Extracted page text data
·····

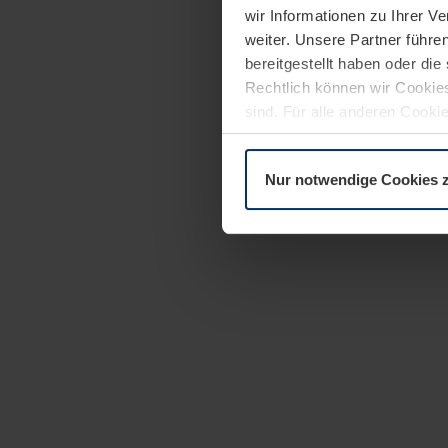
wir Informationen zu Ihrer 
weiter. Unsere Partner führe
bereitgestellt haben oder di
Rechtlich können wir Cookies
sind. Für alle anderen Cookie
Erläuterung auf der Seite
Dat
Nur notwendige Cookies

·····

■ Exercise prompt ■
Transcribe the data verbatim. No picture belongs in the result.

■ Answer box ■
wir Informationen zu Ihrer 
weiter. Unsere Partner führe
bereitgestellt haben oder di
Rechtlich können wir Cookies
sind. Für alle anderen Cookie
Erläuterung auf der Seite
Dat
Nur notwendige Cookies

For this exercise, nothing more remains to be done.